Distributed GPU Computing

4.4. Distributed GPU Computing#

The scaling of machine learning (ML) workloads in HPC environments can be achieved through various parallelism approaches. This section outlines the primary methods for parallelizing ML computations.

One can decide to use multiple GPUs on their AI/ML applications for different reasons including but not limited to:

Handling large-scale datasets
Hyperparameter tuning
Train/inferece large-scale Model that does not fit into the memory of a single GPU.

4.4.1. Inter GPU Communication#

In majority of use-cases of multi-GPU computation there is the need for different GPU to communicate and send their partail computation to one another to sync. NCCL libarary from NVIDIA is widely in use for NIVIDA based GPU communication.

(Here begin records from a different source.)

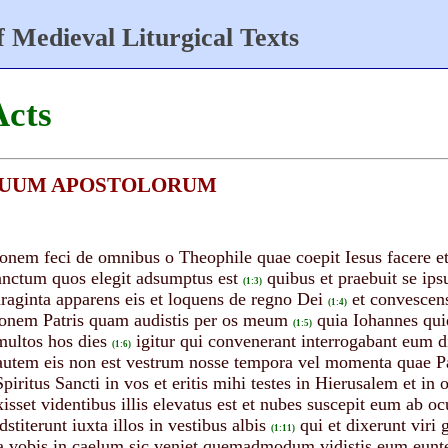
 Medieval Liturgical Texts
Acts
CTUUM APOSTOLORUM
em feci de omnibus o Theophile quae coepit Iesus facere et
anctum quos elegit adsumptus est
quibus et praebuit se i
(1:3)
raginta apparens eis et loquens de regno Dei
et convescen
(1:4)
ionem Patris quam audistis per os meum
quia Iohannes qui
(1:5)
multos hos dies
igitur qui convenerant interrogabant eum d
(1:6)
 autem eis non est vestrum nosse tempora vel momenta quae Pat
piritus Sancti in vos et eritis mihi testes in Hierusalem et i
isset videntibus illis elevatus est et nubes suscepit eum ab o
dstiterunt iuxta illos in vestibus albis
qui et dixerunt viri 
(1:11)
 a vobis in caelum sic veniet quemadmodum vidistis eum eun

4.4.1.1. NVIDIA Collective Communication Library (NCCL)#

For multi-GPU and multi-node communication, NVIDIA Collective Communication Library (NCCL, pronounced “Nickel”) is being used as backend in distributed strategies for Nvidia GPUs such as Distributed Data Parallel (DDP) and Fully Sharded Data Parallel (FSDP). Following are some of the most related NCCL collective communication primitives :

Scatter: From one rank, data will be distributed across all rank, with each rank receiving a subpart of the data.
Gather: One rank will receive the aggregation of data from all ranks.
AllGather: Each rank receives the aggregation of data from all ranks in the order of the ranks.
Reduce: One rank receives the reduction of input values across ranks.
AllReduce: Each rank receives the reduction of input values across ranks.
ReduceScatter: Input values are reduced across ranks, with each rank receiving a subpart of the result.

4.4.2. Distributed Training Strategies#

4.4.2.1. Simple MLP Network#

To go over the different distributed computing strategies that have been used widely in AI/ML community, let’s consider the following simple example.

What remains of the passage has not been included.